Spuszczone spodnie

Spuszczone spodnie Radio Zachód - Lubuskie

fot.Pixabay

Obserwuję na popularnym portalu społecznościowym wzmożone cmokanie nad piękną przeszłością Zielonej Góry. Na jednym z profilów pojawiają się zdjęcia z PRL’owskiech czasów świetności, a na innym zachwyty nad cesarsko-niemiecką tradycją miasta.
W zasadzie nic nie mam do tego estetycznego pojękiwania. Niech sobie rozmaici sympatyczni ludzie kochają miasto tak jak potrafią i na ile im pozwala intelektualna baza. Patrzenie w swój tożsamościowy pępek ma wszak swoje walory poznawcze i należy temu przyklasnąć.
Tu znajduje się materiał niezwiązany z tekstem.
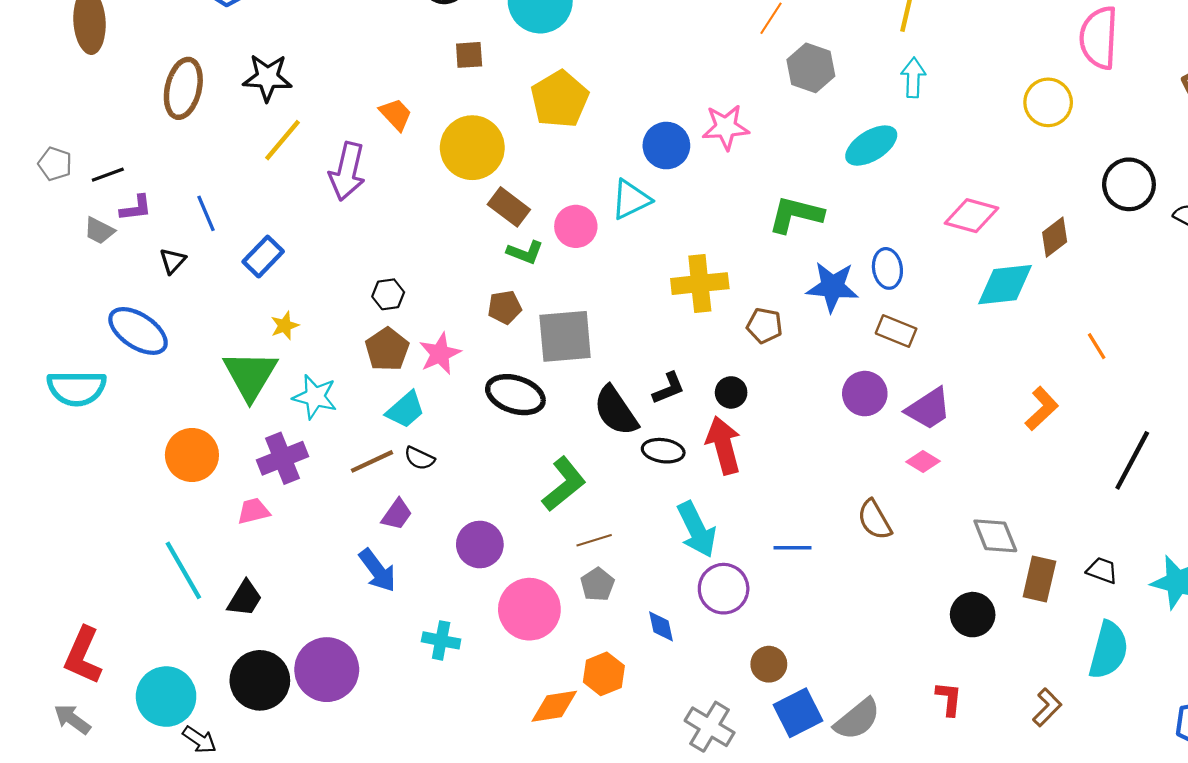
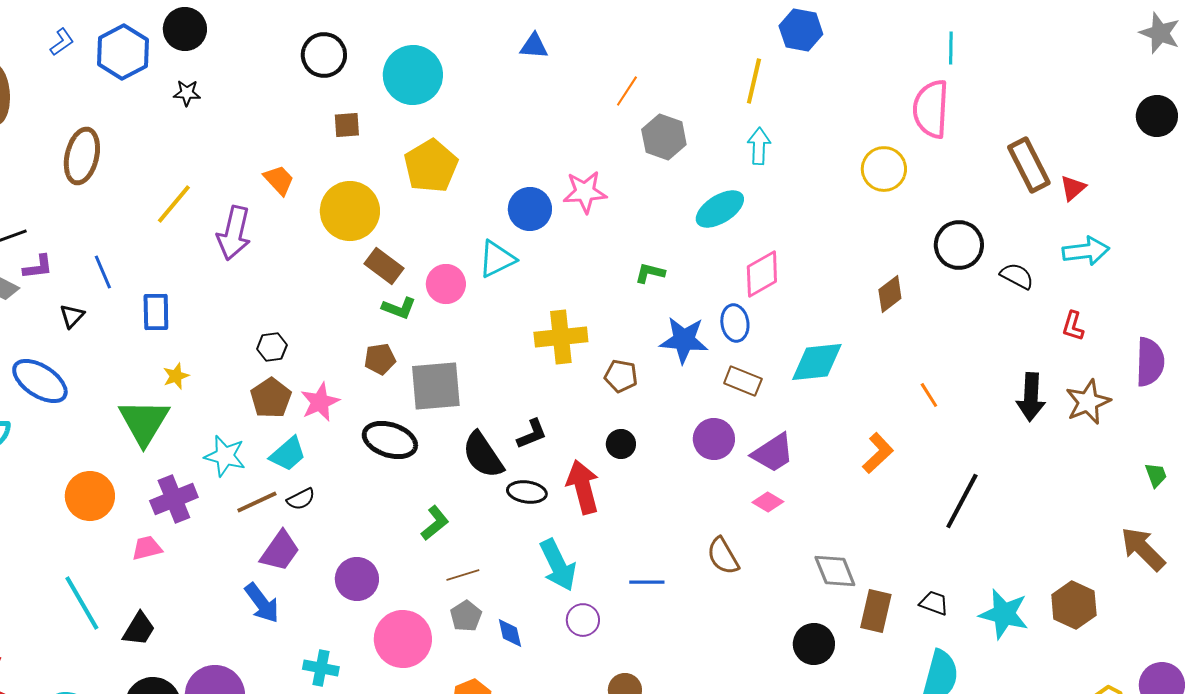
black star: (267, 78) -> (187, 93), moved, size x0.6
green L-shape: (796, 215) -> (650, 273), size x0.6
pink diamond: (972, 216) -> (762, 274), moved, turned -45
blue rectangle: (263, 257) -> (156, 312), turned -45
cyan diamond: (1005, 285) -> (817, 362), moved
black circle: (731, 392) -> (621, 444), moved
cyan star: (315, 397) -> (225, 456), moved
black semicircle: (419, 458) -> (301, 499), turned -52
green L-shape: (564, 484) -> (435, 523), size x0.7
purple trapezoid: (397, 514) -> (280, 551), size x1.4
purple circle: (724, 589) -> (583, 620), size x0.7
blue diamond: (661, 626) -> (510, 633), moved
Mnie przeglądając te profile, wpada do głowy refleksja zgoła nieoczekiwana. A wraz z nią nasuwa się metafora o bieganiu ze opuszczonymi spodniami i głową zwróconą ku tyłowi. Nie mam chęci dokonywać egzegezy sensowności zastosowania owej metafory, bo nie czuje się na siłach, aby to dokonywać. Zeznam jedynie, że metafora opuszczonych spodni, związana jest ze stanem niegotowości do biegania w jakąkolwiek stronę.
Przechodząc tym samym do porządku nad powyższą obrazową metaforą, zadumałem się nad siłą potencjału społecznego przyklejonego tego co było, przy równoległym braku widocznego zainteresowania tego co ma być. Moje osobiste doświadczenie podpowiada mi, że zachwyty nad przeszłością, to typowa cecha zramolenia. W ramach tego procesu pamięta się doskonale ile kosztowała duża bułka i buty u Baty w 1935 roku, a nie pamięta się po co poszło się do kuchni. Starość ma bowiem swoje uroki, a jednym z nich jest niepamiętanie bieżących pierdół.
 
Jako zjawisko socjologiczne może trzeba to poddać wnikliwej analizie, co pozostawiam uczonym z naszego Uniwersytetu. Ponieważ jednak sam kwitnę w swojej starości, to nie mam czasu na czekanie na wyniki tych przyszłych badań. I dlatego, może przedwcześnie i niezbyt naukowo, stwierdzę, że internetowe gremia stare już są, a wspominanie jak to kiedyś bywało, jakim emanują w internecie, są tego przejawem. Ale broń Boże nie chodzi mi o wypominanie komuś lat, ale zauważam zwapniały mental. Dosyć oczywiste odwracanie się do przyszłości zadem.
 
W kwestii przyszłości bowiem nie zauważam aktywności na społecznościowych portalach związanych z miejska tematyką. Czasem ktoś coś wspomni o drobnej i mało wpływającej na rozwój inwestycji. Ale wśród bieżących awantur nie da się dostrzec cienia głębszej refleksji nad tym co dzieje się z miastem w kontekście jego rozwojowych szans cywilizacyjnych. Dyskusja o Emmie, lodowisku (krytym rzecz jasna), a nawet wieży widokowej, nie należą do gatunku patrzenia w przyszłość, choć to bardzo ciekawe.
Słowem zatem, wydaje się mi, że nasze miasto mentalnie się zestarzało. Większość z jego mieszkańców chce jakoś dociągnąć, do spokojnej przystani. Dla jednych będzie ona na Wrocławskiej, dla innych na Zanzibarze. Gorzej z młodymi, ambitnymi, dwudziestoparolatkami, dla których miasto nie ma zbyt wiele do zaoferowania. Uniwersytet jako maszynka do produkcji inteligencji, na miarę naszych możliwości, gwarantuje złudzenie, że w mieście pierwiastek młodości jeszcze nie umarł, ale internet pokazuje, że ci młodzi młodzi opuszczają miasto, a ci starzy młodzi pozostają kultywując nieco wyimaginowane historyczne sentymenty.
 
PS. Z rankingu Fundacji Szumana „Miasta dla młodych” wynika, że wśród 66 miast na prawach powiatu, Zielona Góra zajmuje 42 miejsce, jednocześnie przedostatnie wśród miast wojewódzkich, wyprzedzając jedynie… Gorzów Wielkopolski.